Hans was born on 25 March 1545 at Koldinghus Castle in Jutland, Denmark as the fourth child and third son of King Christian III of Denmark and Norway and his wife, Dorothea of Saxe-Lauenburg. When Christian III died in 1559, he left three sons. Where the eldest, Frederick II, had long ago been appointed successor to the thrones of Denmark and Norway, all three brothers were in principle equally entitled to the father's share of the duchies of Schleswig and Holstein. To avoid unfortunate divisions of the royal part of the duchies, attempts were made to find suitable positions for the younger brothers elsewhere. The middle brother, Magnus, consequently, gave up his right of inheritance when Frederick II had him placed as prince-bishop of Ösel-Wiek in Livonia.

However, the plan to secure Hans the post of the prince-archbishop's successor in the Archdiocese of Bremen failed due to strong competition from North German princes. Other options abroad were thwarted because Denmark needed the support of the North German princes against Sweden in the Nordic Seven Years' War, and the king could not act as a competitor in acquiring lucrative offices and benefices for his brother. Consequently, Frederick had to agree to share his father's share of the duchies with his youngest brother, and allotted him a portion of the duchies with Sonderburg (today Danish Sønderborg) as his ducal seat.

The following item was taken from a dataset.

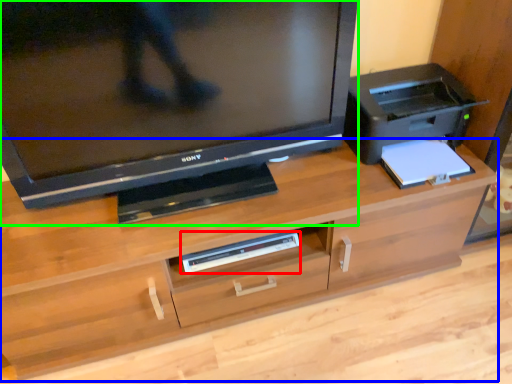 Question: Which object is positioned farthest from equipment (highlighted by a red box)? Select from desk (highlighted by a blue box) and television (highlighted by a green box).

Choices:
 (A) desk
 (B) television

Answer: (B)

He acted actively in the Danish government, for example supporting his sister-in-law, the Queen, when his nephew, Christian IV of Denmark, was underage. There were plans for him to marry the Dowager Queen in 1588 or 1589, repudiating his second, young wife. Hans died in Glücksburg.

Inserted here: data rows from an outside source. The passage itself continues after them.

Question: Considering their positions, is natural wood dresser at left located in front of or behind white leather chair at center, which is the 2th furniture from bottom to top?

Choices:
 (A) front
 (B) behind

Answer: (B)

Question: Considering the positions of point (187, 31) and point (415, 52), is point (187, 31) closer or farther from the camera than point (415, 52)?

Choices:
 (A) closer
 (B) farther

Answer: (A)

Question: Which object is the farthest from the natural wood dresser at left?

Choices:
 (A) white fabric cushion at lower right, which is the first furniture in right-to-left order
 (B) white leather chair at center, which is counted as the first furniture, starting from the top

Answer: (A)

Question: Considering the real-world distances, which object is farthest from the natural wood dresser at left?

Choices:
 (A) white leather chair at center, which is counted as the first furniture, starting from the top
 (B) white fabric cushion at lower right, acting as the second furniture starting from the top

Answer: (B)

==Marriages and children==
Hans married twice. Firstly, he married in Kolding on August 19, 1568 Elisabeth of Brunswick-Grubenhagen (20 March 1550 Salzderhelden – 11 February 1586 Østerholm), daughter of Ernest III, Duke of Brunswick-Grubenhagen and Princess Margarethe of Pommerania-Wolgast (1518–1569). They had 14 children:
1. Dorothea (9 October 1569 Kolding – 5 July 1593 Legnica), married on 23 November 1589 to Frederick IV, Duke of Legnica.
2. Christian (24 October 1570 – 4 June 1633), Duke of Ærø
3. Ernest (17 January 1572 – 26 October 1596)
4. Alexander (20 January 1573 – 13 May 1627), Duke of Sonderburg
5. August (26 July 1574 – 26 October 1596)
6. Marie, Abbess of Itzehoe (22 August 1575 – 6 December 1640)
7. John Adolph (17 September 1576 – 21 February 1624), Duke of Norburg
8. Anna (7 October 1577 – 30 January 1616), married on 31 May 1601 to Bogislaw XIII, Duke of Pomerania.
9. Sophia (30 May 1579 – 3 June 1658, in Treptow an der Rega, her dower), married on 8 March 1607 to Philip II, Duke of Pomerania-Stettin
10. Elisabeth (24 September 1580 – 21 December 1653), married on 19 February 1615 to Bogislaw XIV, Duke of Pomerania (son of her sister Anna's husband, Bogislaw XIII).
11. Frederick (26 October 1581 – 22 July 1658), Duke of Norburg; married on 1 August 1627 to Juliana, daughter of Francis II, Duke of Saxe-Lauenburg.
12. Margaret (24 February 1583 – 20 April 1658), married on 27 August 1603 to John VII, Count of Nassau-Siegen.
13. Philip (15 March 1584 – 27 September 1663), Duke of Ærø
14. Albrecht (16 April 1585 – 30 April 1613)

Secondly, he married on 14 February 1588 Princess Agnes Hedwig of Anhalt (12 March 1573 Dessau – 3 November 1616 Sønderborg), and they had nine children:
1. Eleonore (4 April 1590 – 13 April 1669)
2. Anna Sabine (7 March 1593 – 18 July 1659), married on 1 January 1618 to Julius Frederick, Duke of Württemberg-Weiltingen.
3. Johann Georg (9 February 1594 – 25 January 1613)
4. Joachim Ernest (29 August 1595 – 5 October 1671), Duke of Schleswig-Holstein-Sonderburg-Plön
5. Dorothea Sibylle (13 July 1597 – 21 August 1597)
6. Dorothea Marie (23 July 1599 – 27 March 1600)
7. Bernhard (12 April 1601 – 26 April 1601)
8. Agnes Magdalene (17 November 1602 – 17 May 1607)
9. Eleonore Sophie (24 February 1603 – 5 January 1675), married on 28 February 1625 to Christian II, Prince of Anhalt-Bernburg.